In spite of increasing fears for her safety and security due to her father's threats, Sheba refuses to leave her teenage home and her dementia-crippled mother, though Leo convinces her to let Trevor live with him. Soon, Sheba is found murdered one morning with her mother appearing to be the assailant (it is later determined that her father was the murderer). Following a massive funeral, the friends must turn their attention to the menacing Hurricane Hugo which is headed for Charleston. Following the catastrophic storm, the friends soon discover the remains of a person who had been hiding out in a shed behind Niles and Fraser's house. It is later discovered to be Sheba and Trevor's father, who had the intention of killing the group during the hurricane but wound up drowning due to the storm surge.

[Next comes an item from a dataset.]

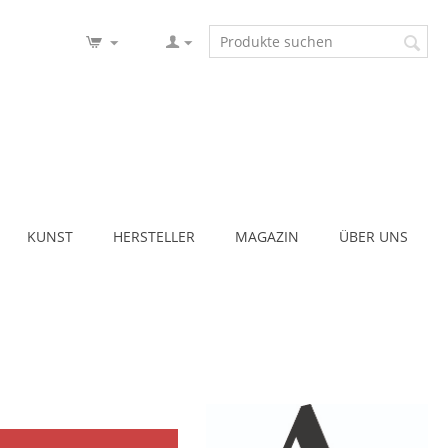
KUNST
HERSTELLER
MAGAZIN
ÜBER UNS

As the city recovers and rebuilds, Leo and Molly go out to Sullivan's Island together to find Molly's grandmother's house in ruins, though they rescue a porpoise. During that moment, Leo and Molly reach the conclusion that they can never be together romantically and that their relationship would remain platonic. In the months following the hurricane, Leo continues to take care of Trevor, who seems healthy but continues to lose weight. Trevor reveals a desire to get back to San Francisco. Leo's mother decides to return to a nun's convent and Leo begins to experience a normalizing of relations between mother and son.

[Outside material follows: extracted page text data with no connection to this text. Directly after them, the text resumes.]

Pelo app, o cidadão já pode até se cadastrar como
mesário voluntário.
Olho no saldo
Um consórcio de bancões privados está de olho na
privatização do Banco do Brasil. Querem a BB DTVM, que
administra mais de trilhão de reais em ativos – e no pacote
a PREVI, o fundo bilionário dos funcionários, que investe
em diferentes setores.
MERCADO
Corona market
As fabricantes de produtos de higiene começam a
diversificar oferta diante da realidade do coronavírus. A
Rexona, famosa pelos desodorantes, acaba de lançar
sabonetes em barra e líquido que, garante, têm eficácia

Just as it appears Leo's life is coming together, Trevor reveals a most damaging revelation - in his pornographic video collection, Trevor finds an old tape inside a sealed case that shows a young Monsignor Max raping Steve around the time of his suicide. Enraged, Leo confronts a dying Monsignor Max the night before the priest passes away. After a week of tributes, Leo writes a detailed column revealing Max's criminality before entering a mental hospital at the recommendation of a psychiatrist. The story ends with a series of dreams Leo has about his deceased family and friends who encourage him to live his life, even if it must be an act of normalcy. He awakens from the dreams to befriend a female nurse as he prepares to leave the institution and the traumatic experiences of his life, looking boldly into the future.

==Reception==
Reception for South of Broad has been mixed, though generally more positive than negative. The Washington Post called the book "a big sweeping novel of friendship and marriage" with "passages in the novel that are lush and beautiful and precise." The St. Louis Post-Dispatch called it "brilliant", evoking "anger, joy, and sorrow". The New York Times praised Conroy as "[a] magician of the page" but found Conroy's technique to be "constricting" for the novel. The Dallas Morning News called it a "gushy mess", while the Los Angeles Times suggested that "[p]art of the problem is the pacing of the story... tragic twists just appear, lacking the kind of buildup that makes them work." Charleston's Post and Courier dubbed the novel "South of Absurd" and suggested that "at nearly every point, Conroy is either trying too hard or not hard enough."

At the time of its launch, reviewers were split on the literary value of South of Broad, but Kirkus Reviews managed to make sense of its parallel running plots: "First novel in 14 years from the gifted spinner of Southern tales (Beach Music, 1995, etc.)—a tail-wagging shaggy dog at turns mock-epic and gothic, beautifully written throughout. The title refers, meaningfully, to a section of Charleston, S.C., and, as with so many Southern tales, one great story begets another and another. This one starts most promisingly: 'Nothing happens by accident.'"

Booklist noted that "Conroy fleshes out the almost impossibly dramatic details of each of the friends' lives in this vast, intricate story, and he reveals truths about love, lust, classism, racism, religion, and what it means to be shaped by a particular place, be it Charleston, South Carolina, or anywhere else in the U.S. The combination of all these disparate elements bears the unmistakable makings of a spirit-shaping saga."

According to Conroy's literary agency, soon after the book was released, the publisher remarked: "South of Broad hit all possible best seller list[sic] and is selling at a pass never seen 'this side of Tom Clancy' so to speak. Therefore it's going back to press, it already has, for a few tens of thousands more copies."